Question

The duration of shoppers' time in Browse Wrld's new retail outlets is normally distributed with a mean of 27.8 minutes and a standard deviation of 11.4 minutes. How long must a visit be to put a shopper in the longest 10 percent

Answer 1

Answer:

A visit must be of at least 42.39 minutes to put a shopper in the longest 10 percent.

Step-by-step explanation:

Normal Probability Distribution

Problems of normal distributions can be solved using the z-score formula.

In a set with mean $\mu$ and standard deviation $\sigma$, the z-score of a measure X is given by:

$Z = \frac{X - \mu}{\sigma}$

The Z-score measures how many standard deviations the measure is from the mean. After finding the Z-score, we look at the z-score table and find the p-value associated with this z-score. This p-value is the probability that the value of the measure is smaller than X, that is, the percentile of X. Subtracting 1 by the p-value, we get the probability that the value of the measure is greater than X.
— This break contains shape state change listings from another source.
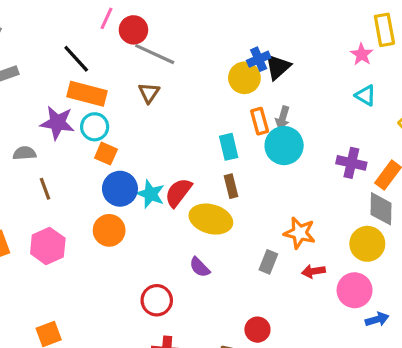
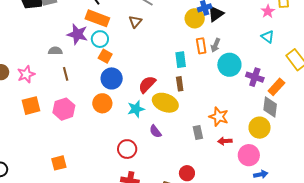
cyan circle: (284, 146) -> (229, 65), moved
cyan star: (151, 194) -> (136, 109), moved, turned 30
gray rectangle: (268, 262) -> (198, 132), turned -40

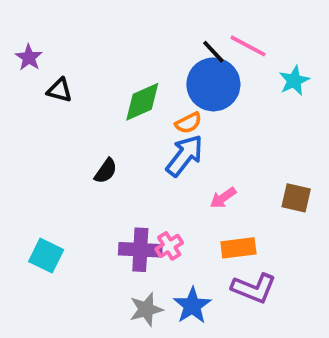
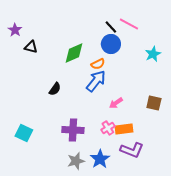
cyan star: (294, 81) -> (153, 54), moved
blue circle: (213, 84) -> (111, 44), size x0.7
pink cross: (169, 246) -> (108, 128), moved

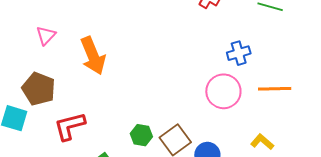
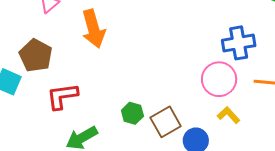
blue cross: (239, 53) -> (239, 43), size x1.4
yellow L-shape: (262, 142) -> (228, 115), moved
Mean of 27.8 minutes and a standard deviation of 11.4 minutes.

This means that $\mu = 27.8, \sigma = 11.4$

How long must a visit be to put a shopper in the longest 10 percent?

The 100 - 10 = 90th percentile, which is X when Z has a p-value of 0.9, so X when Z = 1.28.

$Z = \frac{X - \mu}{\sigma}$

$1.28 = \frac{X - 27.8}{11.4}$

$X - 27.8 = 1.28*11.4$

$X = 42.39$

A visit must be of at least 42.39 minutes to put a shopper in the longest 10 percent.